Each record below is to be output unchanged, and any picture is to be dropped.

Segment Open

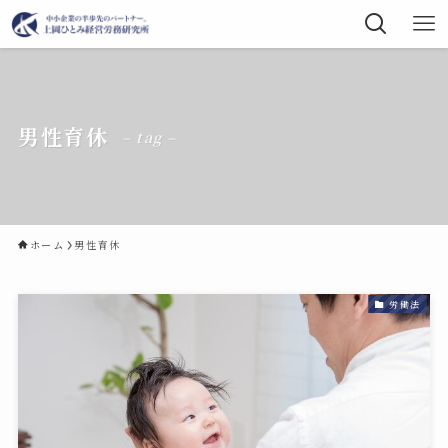
男性育休
– tag –
ホーム
男性育休
労働法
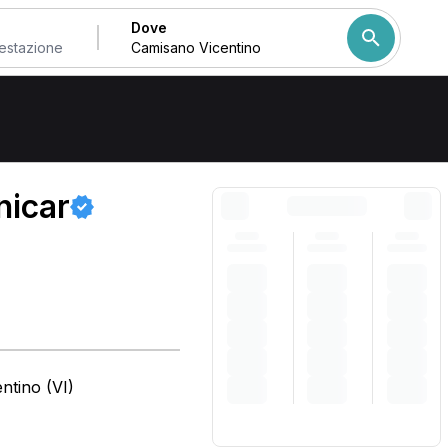
Dove
Come ordiniamo i risulta
nicar
ntino (VI)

Segment Closed

## [Exercise output]
男性育休
– tag –
ホーム
男性育休
労働法
Dove
Come ordiniamo i risulta
nicar
ntino (VI)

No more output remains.